German percussionist

Babette Haag (born 31 October 1967) is a German percussionist, who specialises in Marimba playing.

==Early life and education==
Haag was born in Munich in 1967. Her parents were both professional musicians. Her mother is the harpist Gudrun Haag (née Diel) and her father is Wolfgang Haag, who played the flute for the Bavarian State Opera. She began to learn the piano when she was six and she came to notice when awards for playing piano duets with Natasha Schmidt. Haag gained a first prize with distinction for her rendering of Lutoslawski's Paganini Variations and Sergei Rachmaninoff's Suite for Two Pianos.

Haag says that her change of direction came about when she heard Peter Sadlo who was the percussion prize winner of the ARD Competition when she was seventeen. His performance persuaded her to specialise in percussion instruments. So after she enrolled at Munich's Pestalozzi–Gymnasium in 1987, she decided the following year to study classic percussion and timpani at the Musikhochschule Freiburg with Bernhard Wulff. Wulff is not only a composer and musicologist, but he is also a percussionist who organizes concerts. Haag competed in Deutscher Musikrat in 1991 and this gave her prize-winning entry to the 36th National Selection of "Concerts of Young People" the following season. Haag was at the Musikhochschule Freiburg until 1994.

==Concert career==
Haag has performed in a large number of percussion recitals, concertos for marimba or percussion and orchestra. She made over 40 performances of her skills throughout Germany whilst she was still studying. She performed with the brothers and piano duet Anthony and Joseph Paratore and the Russian Alexei Lubimov. She has also appeared with the Symphony Orchestra of the Bayerischer Rundfunk, Württembergisches Kammerorchester Heilbronn, Dresdner Kapellsolisten. Frankfurter Museumsorchester, Philharmonie Thüringen, Musikcollegium Schaffhausen and the Polish Chamber Philharmonic Orchestra.
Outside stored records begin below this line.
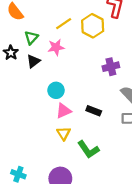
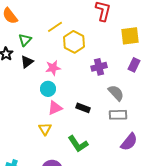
yellow hexagon: (93, 26) -> (74, 42), moved
pink star: (56, 47) -> (53, 68), moved
yellow triangle: (64, 133) -> (45, 129), moved

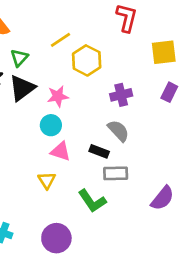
black triangle: (27, 62) -> (22, 88), size x1.5
gray semicircle: (116, 93) -> (118, 131), moved
pink triangle: (55, 108) -> (61, 151), turned 42
gray rectangle: (118, 115) -> (116, 173), moved

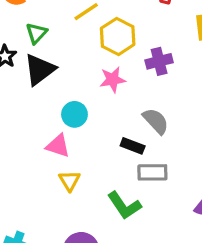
purple cross: (121, 95) -> (159, 61), moved
pink star: (58, 96) -> (113, 80), moved
pink triangle: (61, 151) -> (58, 146), moved

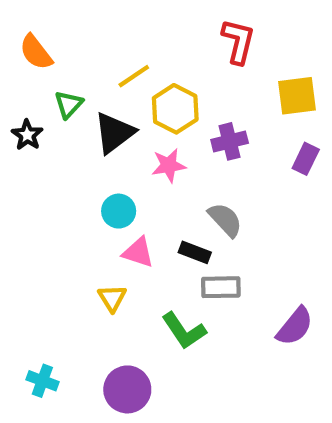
black triangle: (40, 70) -> (114, 133), moved
pink triangle: (58, 146) -> (138, 252), moved

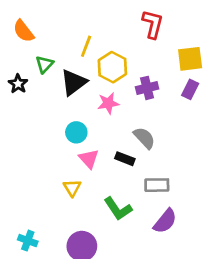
yellow line: (134, 76) -> (86, 46), turned -35
purple rectangle: (306, 159) -> (190, 89), moved
pink triangle: (138, 252) -> (89, 159), turned 30
gray rectangle: (221, 287) -> (157, 185), moved
purple semicircle: (295, 326) -> (165, 221), moved

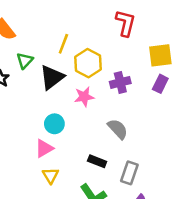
pink triangle: (89, 159) -> (44, 148), moved, turned 42
black rectangle: (125, 159) -> (97, 161), moved
gray rectangle: (157, 185) -> (129, 173), turned -70

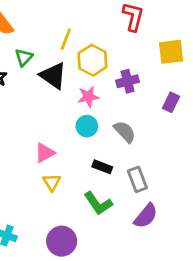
black triangle: (52, 77) -> (53, 76), turned -48
purple rectangle: (160, 84) -> (171, 102), moved
cyan circle: (54, 124) -> (87, 126), moved
gray rectangle: (129, 173) -> (137, 179), turned -40

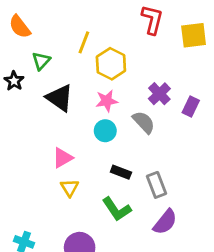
yellow square: (171, 52) -> (194, 35), moved
black triangle: (53, 76) -> (60, 98), moved
purple cross: (128, 81) -> (159, 94), moved, turned -30
gray semicircle: (125, 132) -> (144, 122), moved

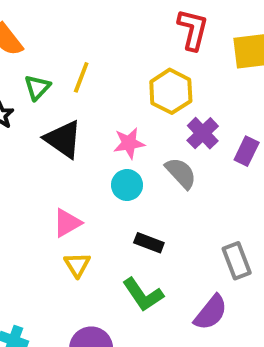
yellow line: (84, 42) -> (81, 77), moved
yellow hexagon: (111, 64) -> (171, 91), moved
gray rectangle: (157, 185) -> (237, 261), moved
Haag has also been a guest at international music festivals and as a result she has travelled to the Baltic states, Arabia, Sudan, and not only North but also central and South America. She played at venues including the Staatstheater Oldenburg and festivals such as the Rheingau Musik Festival, Schleswig-Holstein Musik Festival, Ludwigsburger Schloßfestspiele and the Berliner Festwochen. In the 1,000th concert of the Weilburger Schlosskonzerte, she was chosen to appear with the Bachchor Mainz, Anthony and Joseph Paratore and her own ensemble. They played Rhapsody in Blue, Bartók's Sonata for Two Pianos and Percussion, and Carmina Burana.

In 2004 she appeared without her ensemble in Latin America where her solo performances were broadcast on the TV and radio including the Sala São Paulo which has been considered the "most prestigious series of concerts in Brazil". The following year she performed in Saudi Arabia and the next year saw her playing in Sudan as well as on board the German ship MS Europa on a cruise around the UK. Haag has also taught at universities in São Paulo and the Rio de Janeiro. She also appeared or taught at the College of Music and Drama in Khartoum, the Braunschweig Classix Festival and the Dresden Music Academy.